→ **Try it**: Exact copies of all the lines below are required, with the pictures omitted.

→ **Material for this exercise**:
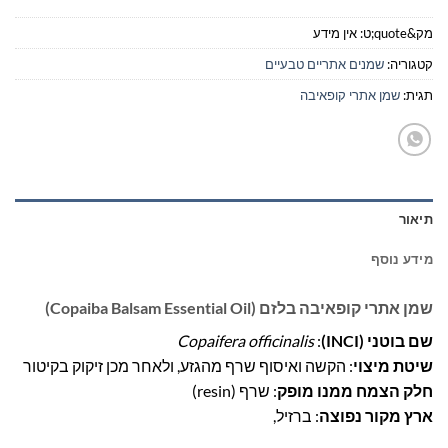
מק&quote;ט:
אין מידע
קטגוריה:
שמנים אתריים טבעיים
תגית:
שמן אתרי קופאיבה
תיאור
מידע נוסף
שמן אתרי קופאיבה בלזם (Copaiba Balsam Essential Oil)
שם בוטני (INCI)
:
Copaifera officinalis
שיטת מיצוי
: הקשה ואיסוף שרף מהגזע, ולאחר מכן זיקוק בקיטור
חלק הצמח ממנו מופק
: שרף (resin)
ארץ מקור נפוצה
: ברזיל,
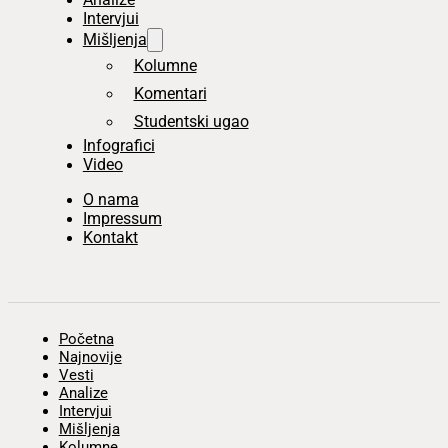
Intervjui
Mišljenja
Kolumne
Komentari
Studentski ugao
Infografici
Video
O nama
Impressum
Kontakt
Početna
Najnovije
Vesti
Analize
Intervjui
Mišljenja
Kolumne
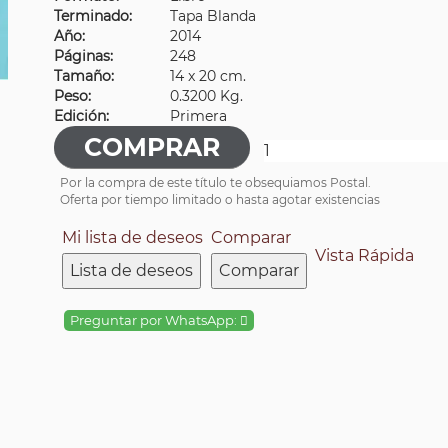
Terminado:
Tapa Blanda
Año:
2014
Páginas:
248
Tamaño:
14 x 20 cm.
Peso:
0.3200 Kg.
Edición:
Primera
Por la compra de este título te obsequiamos Postal.
Oferta por tiempo limitado o hasta agotar existencias
Mi lista de deseos
Comparar
Vista Rápida
Lista de deseos
Comparar
Preguntar por WhatsApp:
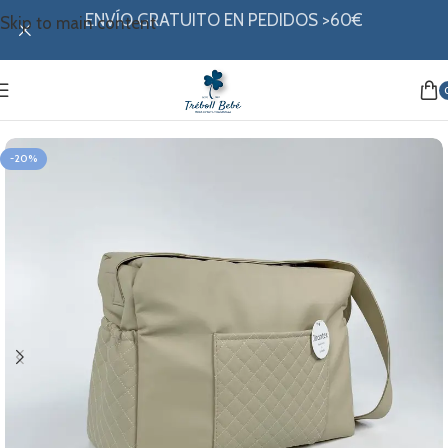
ENVÍO GRATUITO EN PEDIDOS >60€
Skip to main content
Inicio
/
Outlet
-20%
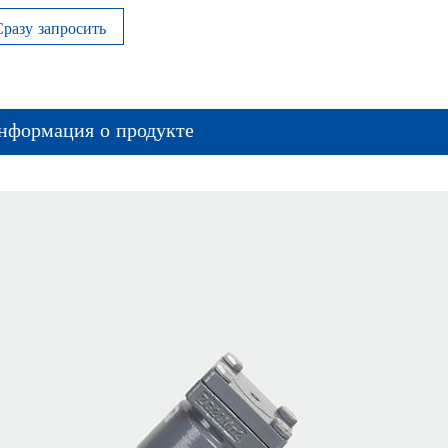
Сразу запросить
нформация о продукте
Изображение продукта установки и использования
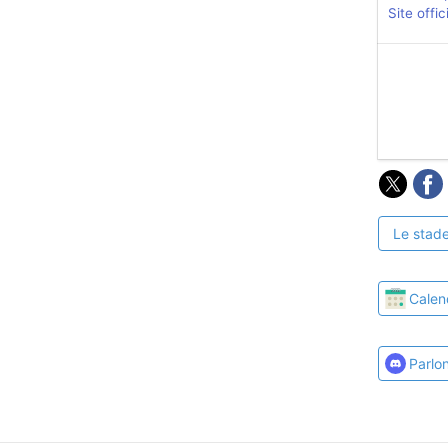
Site offic
Le stade
Calen
Parlo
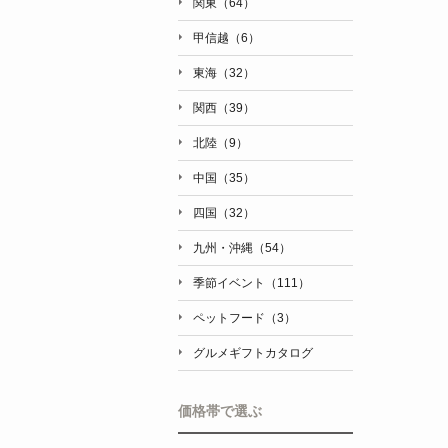
関東（64）
甲信越（6）
東海（32）
関西（39）
北陸（9）
中国（35）
四国（32）
九州・沖縄（54）
季節イベント（111）
ペットフード（3）
グルメギフトカタログ
価格帯で選ぶ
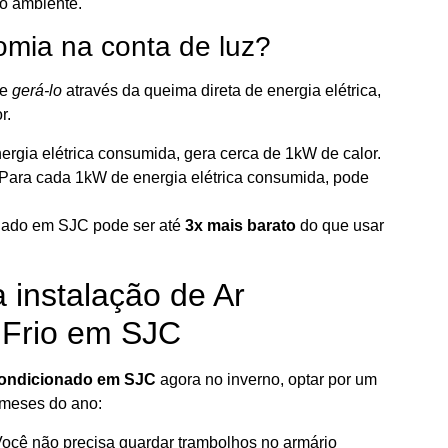
do ambiente.
nomia na conta de luz?
de
gerá-lo
através da queima direta de energia elétrica,
r.
rgia elétrica consumida, gera cerca de 1kW de calor.
Para cada 1kW de energia elétrica consumida, pode
onado em SJC pode ser até
3x mais barato
do que usar
 instalação de Ar
 Frio em SJC
 condicionado em SJC
agora no inverno, optar por um
2 meses do ano:
ocê não precisa guardar trambolhos no armário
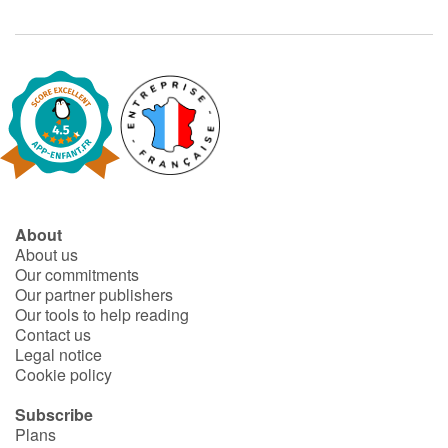
About
About us
Our commitments
Our partner publishers
Our tools to help reading
Contact us
Legal notice
Cookie policy
Subscribe
Plans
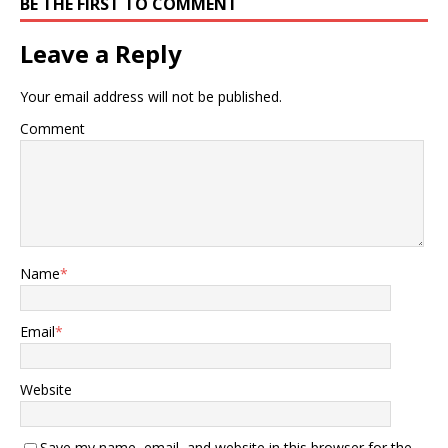
BE THE FIRST TO COMMENT
Leave a Reply
Your email address will not be published.
Comment
Name
*
Email
*
Website
Save my name, email, and website in this browser for the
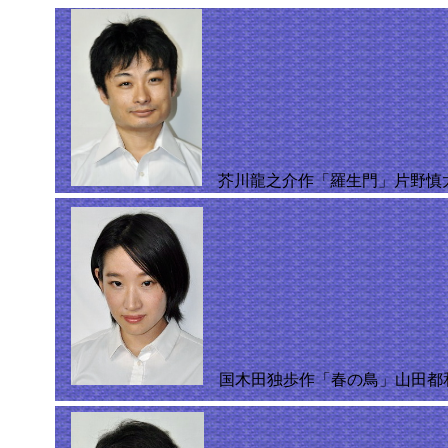
芥川龍之介作「羅生門」片野慎
国木田独歩作「春の鳥」山田都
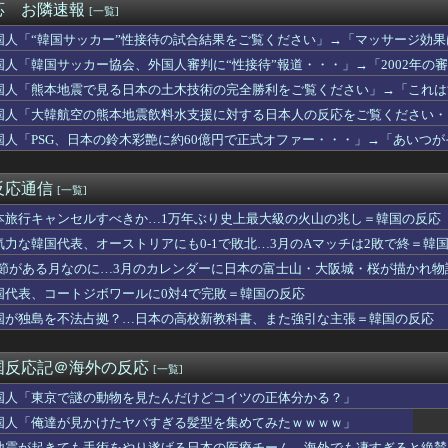
応 お隣速報
[一覧]
には」村上宗隆の第25号特大ホームランに海外大興奮！（海外の反...
見かけたヤバすぎる髪型を集めてみたｗｗｗｗ」
国人「“韓国サッカー”性接待の試合結果をご覧ください」→「マッサージ効
隆パワー炸裂大きな25号ソロホームラン！」
ッカーだ」
国人「韓国サッカー協会、外国人審判に“性接待”報道・・・」→「2002年
クウェート戦で行った審判買収が本当に深刻である理由がこちら…」...
てたこと正しかったね・・・」「もうサッカー代表、サッカー協会解散しよう
特大ホームラン！日本人選手新人最多HR記録で単独トップに 海外...
国人「熊本地震で見る日本の土木技術の完全勝利をご覧ください」→「これは
 『私は反日感情を一度も持った事がありません！』、『日本好きは...
か適当に作る感じがしない・・・」「あれがまさに経験値である」
国人「大韓航空の熊本地震飲料水支援に対する日本人の反応をご覧ください・
アジアで唯一『世界住みやすさ指数』トップ10の都市がある国とな...
国人「PSG、日本の鈴木彩艶に約60億円で正式オファー・・・」→「あいつがそ
くけど、私は家にいればいいの」毎日言われた20歳がついに返した...
して出れるとは思わないけど、それでもやっぱり羨ましいね」
分かってたら、お前は産まなかった」親に言われた一言が何十年も消...
ギハとユン・ガイ、18歳差を乗り越え熱愛を認める」→「羨ましい...
反応通信
[一覧]
「日本の弁当屋の貼り紙、最後の一行がずるい」
ヨタセリカはクールで信頼性が高く、運転が楽しいスポーツカーだっ...
本旅行キャンセルすべきか…1万年ぶり史上最大級の火山の兆し＝韓国の反応
号ホームランにMLBファン騒然！←「素晴らしいパワーだ！」（海...
気力な韓国代表、オーストリアにも0-1で敗北…3月のAマッチは2敗で終＝韓
試合ぶり25号特大ソロホームラン」
人少女を働かせていた男の裁判に世界が騒然！←「求刑が軽すぎる」...
.1節がある月なのに…3月のカレンダーに日本の富士山・大阪城・桜が描かれ
不足になった沖縄のスーパーに行ってみたら、なぜか辛ラーメンだけ...
国代表、コートジボワールに0対4で完敗＝韓国の反応
れすれを抜けて飛行場へ、車輪を出さないまま胴体着陸「これよりひ...
国が独島を不法占拠？…日本の高校新教科書、また強引な主張＝韓国の反応
天堂」の熊本地震被災者支援策が物議！海外ファン「神対応」「金額...
W杯の日本戦で、何回も映っていたこの女性は一体誰？」 中国人「...
た…」これ描いて死ね 第6話の海外反応
国反応記＠海外の反応
[一覧]
門戸を閉ざす中、K-ワクチンがアフリカを守る」と話題に
「この鉄板、3倍速く焼けるやつだ」
国人「東京で謎の動物を見たんだけどコイツの正体分かる？」
ッカー”性接待の試合結果をご覧ください」→「マッサージ効果は間...
国人「俺達が見かけたヤバすぎる髪型を集めてみたｗｗｗｗ」
野手二人がホームランを珍アシスト！打ったロナルド・アクーニャJ...
地震が起きても手術をやり遂げる日本の医療チーム、海外でも凄すぎると絶賛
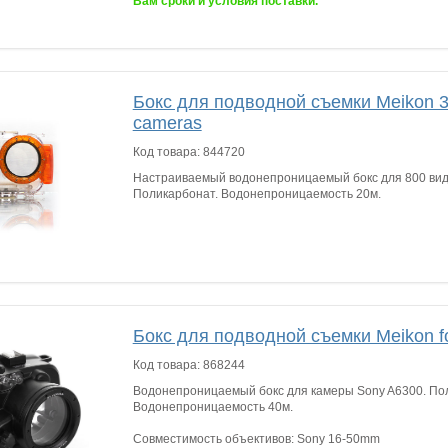
Вам сроки и условия поставки.
Бокс для подводной съемки Meikon 31 
cameras
Код товара:
844720
Настраиваемый водонепроницаемый бокс для 800 вид
Поликарбонат. Водонепроницаемость 20м.
Бокс для подводной съемки Meikon f
Код товара:
868244
Водонепроницаемый бокс для камеры Sony A6300. По
Водонепроницаемость 40м.
Совместимость объективов: Sony 16-50mm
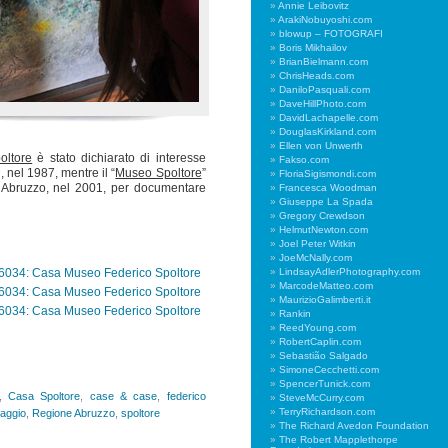
Annie Leibovitz
ArakiNobuyoshi.com
blowup – FOTOGRAFI
Boris Mikhailov
BrianBielmann.com
ChrisHeads.com
DaniloPasquali.com
DaveHillPhoto.com
DavidLachapelle.com
DouglasKirkland.com
Ellen von Unwerth
oltore
è stato dichiarato di interesse
Fakso.com
i, nel 1987, mentre il “
Museo Spoltore
”
FloriaSigismondi.com
e Abruzzo, nel 2001, per documentare
Francesca Woodman
Giuseppe La Spada
Gregory Crewdson
HelmutNewton.com
Joel Peter Witkin
JoeMcNally.com
LindsayAdlerPhotography.com
MarcodeMatteo.com
MaurizioGalimberti.it
Rankin
ReedYoung.com
RobertCaplin.com
Sebastião Salgado
SimoneCecchetti.com
SpencerTunick.com
,
Casa Spoltore
,
case & case
,
federico
SteveMcCurry.com
TerryRichardson.com
aggio
,
Regione Abruzzo
,
spoltore
The Richard Avedon Foundation
The Robert Mapplethorpe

→ **Output for this exercise**:
מק&quote;ט:
אין מידע
קטגוריה:
שמנים אתריים טבעיים
תגית:
שמן אתרי קופאיבה
תיאור
מידע נוסף
שמן אתרי קופאיבה בלזם (Copaiba Balsam Essential Oil)
שם בוטני (INCI)
:
Copaifera officinalis
שיטת מיצוי
: הקשה ואיסוף שרף מהגזע, ולאחר מכן זיקוק בקיטור
חלק הצמח ממנו מופק
: שרף (resin)
ארץ מקור נפוצה
: ברזיל,
Intervjui
Mišljenja
Kolumne
Komentari
Studentski ugao
Infografici
Video
O nama
Impressum
Kontakt
Početna
Najnovije
Vesti
Analize
Intervjui
Mišljenja
Kolumne
Terminado:
Tapa Blanda
Año:
2014
Páginas:
248
Tamaño:
14 x 20 cm.
Peso:
0.3200 Kg.
Edición:
Primera
Por la compra de este título te obsequiamos Postal.
Oferta por tiempo limitado o hasta agotar existencias
Mi lista de deseos
Comparar
Vista Rápida
Lista de deseos
Comparar
Preguntar por WhatsApp:
ENVÍO GRATUITO EN PEDIDOS >60€
Skip to main content
Inicio
/
Outlet
-20%
Сразу запросить
нформация о продукте
Изображение продукта установки и использования
Site offic
Le stade
Calen
Parlo
関東（64）
甲信越（6）
東海（32）
関西（39）
北陸（9）
中国（35）
四国（32）
九州・沖縄（54）
季節イベント（111）
ペットフード（3）
グルメギフトカタログ
価格帯で選ぶ
do ambiente.
nomia na conta de luz?
de
gerá-lo
através da queima direta de energia elétrica,
r.
rgia elétrica consumida, gera cerca de 1kW de calor.
Para cada 1kW de energia elétrica consumida, pode
onado em SJC pode ser até
3x mais barato
do que usar
 instalação de Ar
 Frio em SJC
 condicionado em SJC
agora no inverno, optar por um
2 meses do ano:
ocê não precisa guardar trambolhos no armário
About
About us
Our commitments
Our partner publishers
Our tools to help reading
Contact us
Legal notice
Cookie policy
Subscribe
Plans
BE THE FIRST TO COMMENT
Leave a Reply
Your email address will not be published.
Comment
Name
*
Email
*
Website
Save my name, email, and website in this browser for the
芥川龍之介作「羅生門」片野慎
国木田独歩作「春の鳥」山田都
応 お隣速報
[一覧]
には」村上宗隆の第25号特大ホームランに海外大興奮！（海外の反...
見かけたヤバすぎる髪型を集めてみたｗｗｗｗ」
国人「“韓国サッカー”性接待の試合結果をご覧ください」→「マッサージ効
隆パワー炸裂大きな25号ソロホームラン！」
ッカーだ」
国人「韓国サッカー協会、外国人審判に“性接待”報道・・・」→「2002年
クウェート戦で行った審判買収が本当に深刻である理由がこちら…」...
てたこと正しかったね・・・」「もうサッカー代表、サッカー協会解散しよう
特大ホームラン！日本人選手新人最多HR記録で単独トップに 海外...
国人「熊本地震で見る日本の土木技術の完全勝利をご覧ください」→「これは
 『私は反日感情を一度も持った事がありません！』、『日本好きは...
か適当に作る感じがしない・・・」「あれがまさに経験値である」
国人「大韓航空の熊本地震飲料水支援に対する日本人の反応をご覧ください・
アジアで唯一『世界住みやすさ指数』トップ10の都市がある国とな...
国人「PSG、日本の鈴木彩艶に約60億円で正式オファー・・・」→「あいつがそ
くけど、私は家にいればいいの」毎日言われた20歳がついに返した...
して出れるとは思わないけど、それでもやっぱり羨ましいね」
分かってたら、お前は産まなかった」親に言われた一言が何十年も消...
ギハとユン・ガイ、18歳差を乗り越え熱愛を認める」→「羨ましい...
反応通信
[一覧]
「日本の弁当屋の貼り紙、最後の一行がずるい」
ヨタセリカはクールで信頼性が高く、運転が楽しいスポーツカーだっ...
本旅行キャンセルすべきか…1万年ぶり史上最大級の火山の兆し＝韓国の反応
号ホームランにMLBファン騒然！←「素晴らしいパワーだ！」（海...
気力な韓国代表、オーストリアにも0-1で敗北…3月のAマッチは2敗で終＝韓
試合ぶり25号特大ソロホームラン」
人少女を働かせていた男の裁判に世界が騒然！←「求刑が軽すぎる」...
.1節がある月なのに…3月のカレンダーに日本の富士山・大阪城・桜が描かれ
不足になった沖縄のスーパーに行ってみたら、なぜか辛ラーメンだけ...
国代表、コートジボワールに0対4で完敗＝韓国の反応
れすれを抜けて飛行場へ、車輪を出さないまま胴体着陸「これよりひ...
国が独島を不法占拠？…日本の高校新教科書、また強引な主張＝韓国の反応
天堂」の熊本地震被災者支援策が物議！海外ファン「神対応」「金額...
W杯の日本戦で、何回も映っていたこの女性は一体誰？」 中国人「...
た…」これ描いて死ね 第6話の海外反応
国反応記＠海外の反応
[一覧]
門戸を閉ざす中、K-ワクチンがアフリカを守る」と話題に
「この鉄板、3倍速く焼けるやつだ」
国人「東京で謎の動物を見たんだけどコイツの正体分かる？」
ッカー”性接待の試合結果をご覧ください」→「マッサージ効果は間...
国人「俺達が見かけたヤバすぎる髪型を集めてみたｗｗｗｗ」
野手二人がホームランを珍アシスト！打ったロナルド・アクーニャJ...
地震が起きても手術をやり遂げる日本の医療チーム、海外でも凄すぎると絶賛
Вам сроки и условия поставки.
Бокс для подводной съемки Meikon 31 
cameras
Код товара:
844720
Настраиваемый водонепроницаемый бокс для 800 вид
Поликарбонат. Водонепроницаемость 20м.
Бокс для подводной съемки Meikon f
Код товара:
868244
Водонепроницаемый бокс для камеры Sony A6300. По
Водонепроницаемость 40м.
Совместимость объективов: Sony 16-50mm
Annie Leibovitz
ArakiNobuyoshi.com
blowup – FOTOGRAFI
Boris Mikhailov
BrianBielmann.com
ChrisHeads.com
DaniloPasquali.com
DaveHillPhoto.com
DavidLachapelle.com
DouglasKirkland.com
Ellen von Unwerth
oltore
è stato dichiarato di interesse
Fakso.com
i, nel 1987, mentre il “
Museo Spoltore
”
FloriaSigismondi.com
e Abruzzo, nel 2001, per documentare
Francesca Woodman
Giuseppe La Spada
Gregory Crewdson
HelmutNewton.com
Joel Peter Witkin
JoeMcNally.com
LindsayAdlerPhotography.com
MarcodeMatteo.com
MaurizioGalimberti.it
Rankin
ReedYoung.com
RobertCaplin.com
Sebastião Salgado
SimoneCecchetti.com
SpencerTunick.com
,
Casa Spoltore
,
case & case
,
federico
SteveMcCurry.com
TerryRichardson.com
aggio
,
Regione Abruzzo
,
spoltore
The Richard Avedon Foundation
The Robert Mapplethorpe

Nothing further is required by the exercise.